Photo by Nancy Olszewski – all rights reserved

I was totally stuck the other day – couldn’t think of anything to weave or any reason to weave it. It led to a bit of a funk and I was pretty vocal about it. In sympathy and support, my daughter suggested thinking about a butterfly. And then my friend Nancy took the absolutely stellar picture you see there.

The idea and inspiration were great – I wish I had come close to actually meeting the challenge. What you will see here is a lovely journey down a totally wrong path with a correspondingly disappointing result. The best laid plans and all that…

It is possible to take an entirely wrong path with weaving. Each project requires quite a bit of planning: what should the final product be? dimensions? fiber? colors? what structure? how dense? Looking back, I can see where I did a really wonderful job of making the wrong decision at each decision point. I do have an excuse – I was seduced. Or maybe call that an explanation because I did know better. Let me explain.

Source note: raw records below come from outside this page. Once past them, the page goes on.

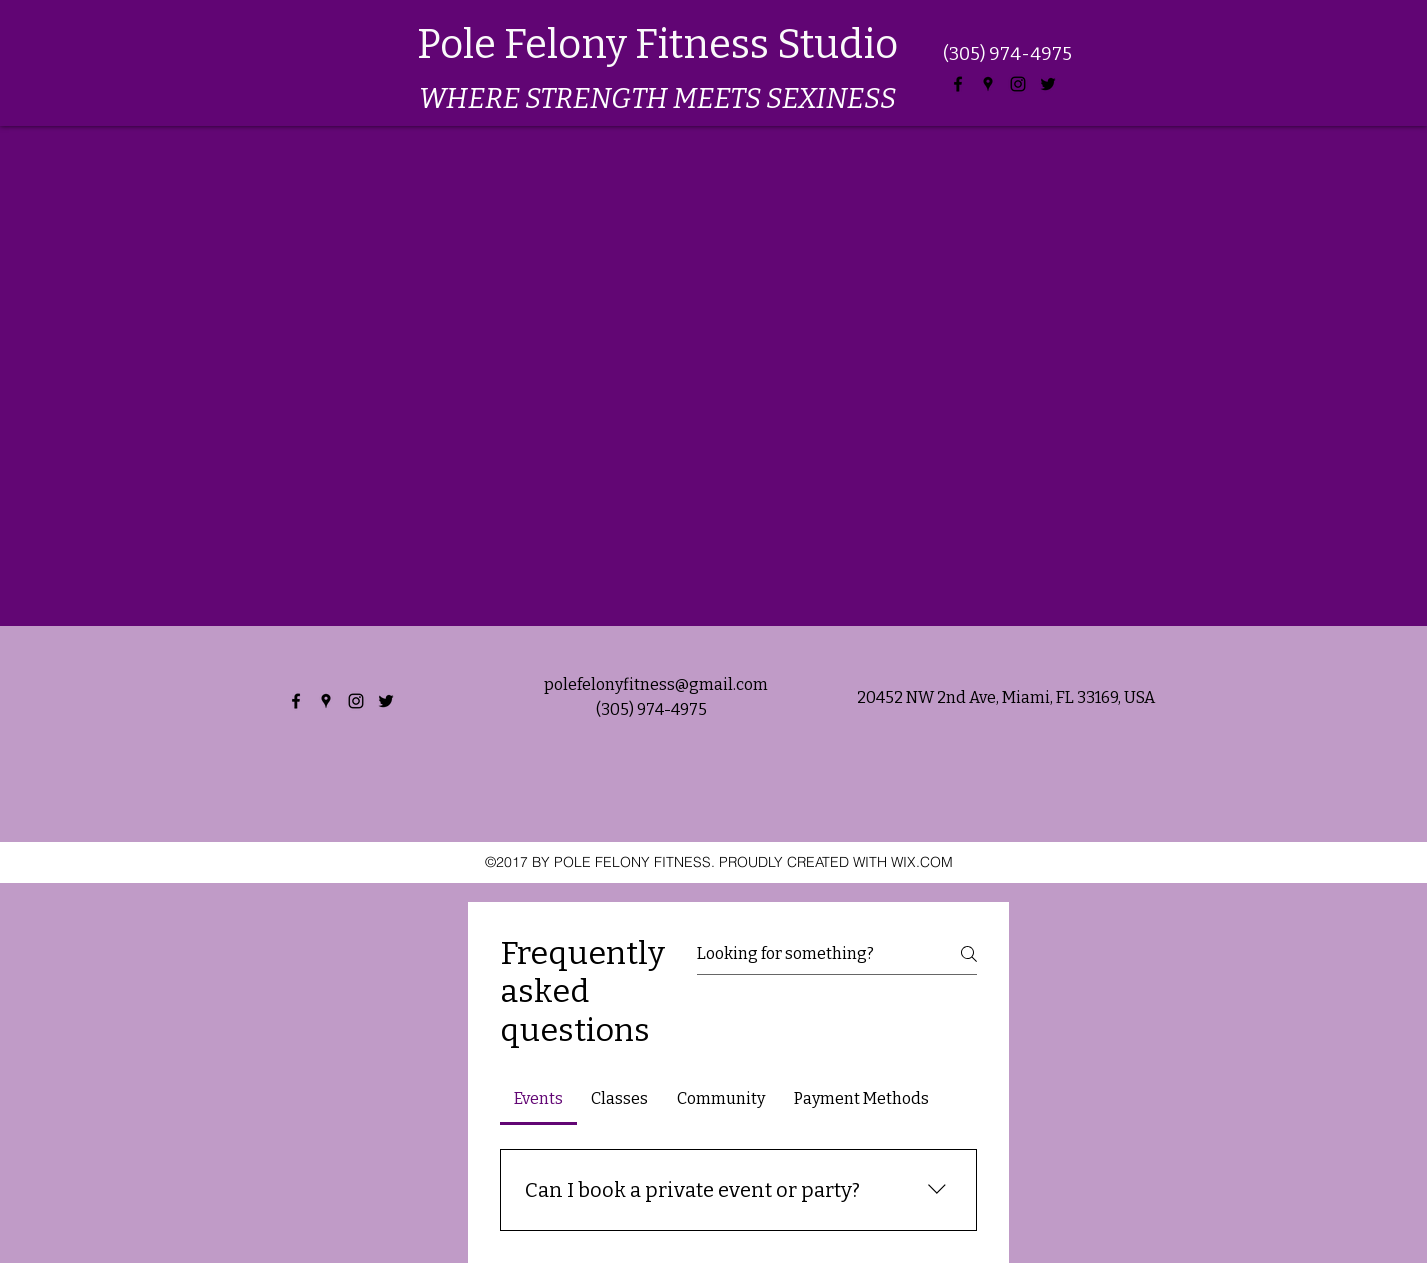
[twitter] (1048, 84)
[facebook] (958, 84)
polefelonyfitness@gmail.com (656, 684)
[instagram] (1018, 84)
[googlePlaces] (988, 84)
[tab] (539, 1099)
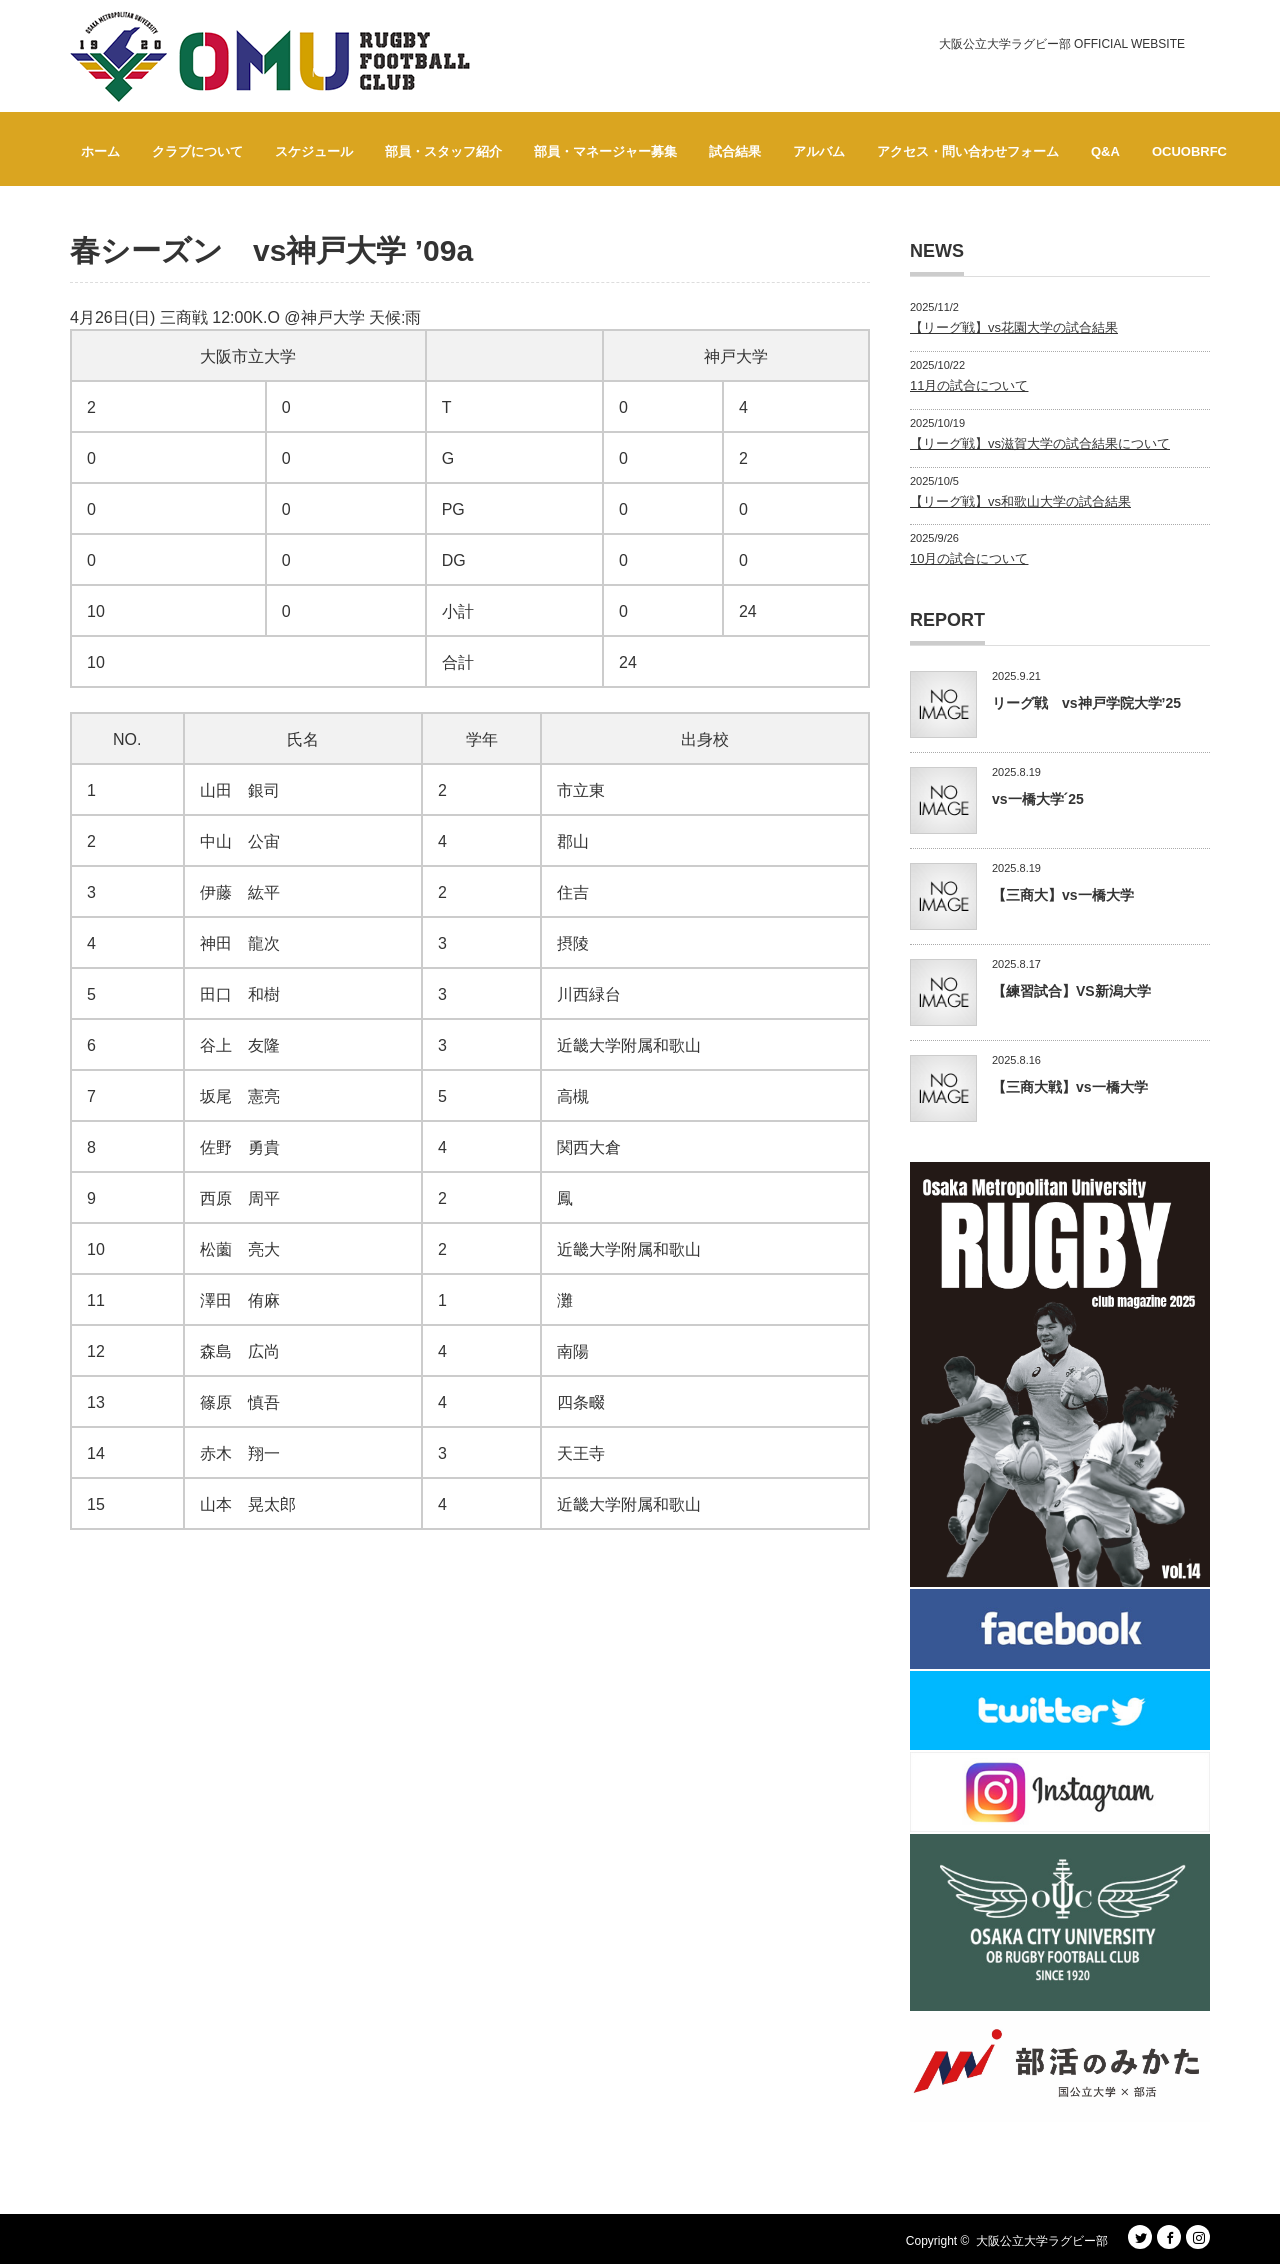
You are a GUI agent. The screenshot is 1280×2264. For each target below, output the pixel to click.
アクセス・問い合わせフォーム (968, 151)
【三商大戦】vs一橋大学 (1070, 1087)
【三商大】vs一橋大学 (1063, 895)
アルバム (819, 151)
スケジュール (314, 151)
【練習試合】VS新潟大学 (1071, 991)
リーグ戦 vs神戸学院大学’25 (1086, 703)
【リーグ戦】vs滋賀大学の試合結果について (1040, 443)
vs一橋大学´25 (1038, 799)
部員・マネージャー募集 (605, 151)
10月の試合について (969, 558)
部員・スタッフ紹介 (443, 151)
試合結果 (735, 151)
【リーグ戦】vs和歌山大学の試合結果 (1020, 501)
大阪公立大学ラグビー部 (1042, 2241)
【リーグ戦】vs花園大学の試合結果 (1014, 327)
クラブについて (197, 151)
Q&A (1105, 151)
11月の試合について (969, 385)
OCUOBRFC (1189, 151)
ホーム (100, 151)
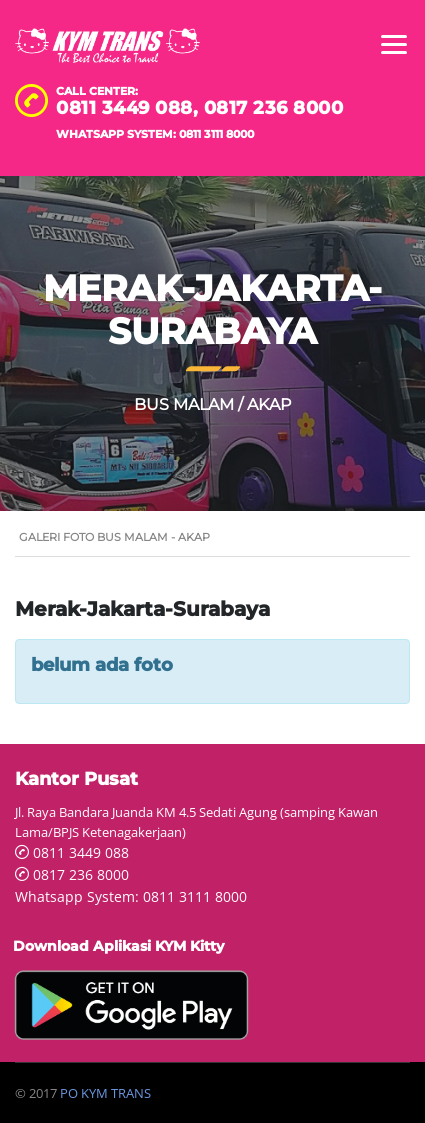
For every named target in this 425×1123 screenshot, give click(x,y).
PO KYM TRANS (105, 1093)
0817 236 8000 (274, 108)
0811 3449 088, (130, 108)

A butterfly’s wing looks like an advancing twill, trust me. (or check out this one, or this one, or even this one.) I know that now and, to be honest, I knew that then. However, that very day I received a book in the mail: The Stubenitsky Code. The book describes a cool way to plan for intricate designs with twills – the ideas seemed endless and the concept fascinating. I was hooked and inspired. Plus I had ordered a bunch of black cotton to go with the yellow cotton I already had in my stash. My butterfly also had hints of blue and orange so I planned a blue and orange stripe pattern. I didn’t want the towels too big because the design was kind of complex, so 20″ in the reed seemed reasonable. I even managed to design based on a butterfly-like shape. What could go wrong?

Ha! So, remember how I said a butterfly’s wing looks like an advancing twill? This is not an advancing twill. It could be pretty but it doesn’t look like a butterfly. I know, I don’t have to be literal in my interpretation, but I did have an idea and this wasn’t it. Interesting, yes. Experimental, yes. Challenging, quite! but not what anyone would think of as a butterfly.

Also, that blue and orange? ICK! The colors I chose just didn’t work. I plunged ahead (throwing good planning after bad?) but really I knew all along those colors were wrong. And too strong. To be more ideally suited, they should have been closer in tone to the underlying yellow. Instead of getting the essence I was selecting a match – bad plan.

As a side issue, the pattern was also very difficult to thread with many opportunities to reverse pairs of threads. I won’t bore you with the details, but after the first towel I cut about 20 threads and re-threaded them.  All those intricate twill patterns (see circled areas in the weaving picture on the left) can easily go awry if one reverses a pair of threads.

What else could go wrong? Well on a purely mechanical level, the pattern requires the loom to lift multiple (heavy) shafts with each pick which was bad for both it and me. It kept throwing off the treadle/shaft hooks (causing the wrong shafts to lift) and I hurt my back treadling heavy shaft combinations at awkward angles and jumping up and down to re-hook the treadles.

To add insult to injury (ha!), my little dishtowels were too little! I knew that too – and I could have added to the design and made them wider. In fact, the design really wanted to be bigger. Just another 80 threads would have made all the difference. You can see it in the picture on the right – the stripes should be outside that pattern repeat. 

In the end, I did make 4 dishtowels, 2 of which were marginally satisfying. I simply didn’t listen to myself because I was infatuated with a new idea and I forced a fit that wasn’t there. Oh, a few things did go well. I really like the hems. The feel of the cloth is soft and absorbent. And, as a Stubenitsky pattern, I learned a lot and I even like it. Well, without the ugly stripes and maybe in different colors entirely, but I still get a kick out of it and perhaps someone else will like those stripes. I don’t have the desire to hit the butterfly theme again just yet, but the next time I do, it will be a scarf, it will be an advancing twill, and the blue and orange will just be hints. I’m pretty sure I even have the right yarn.

In the meantime, I have put this effort behind me and I am hitting the road for our church-cottage on the east coast of Canada. I’ve packed enough fiber to keep me busy for a year (it’s all about options, right?), warped both looms for my return, and selected some serious knitting for the 3500 mile care trip. See you on the other side!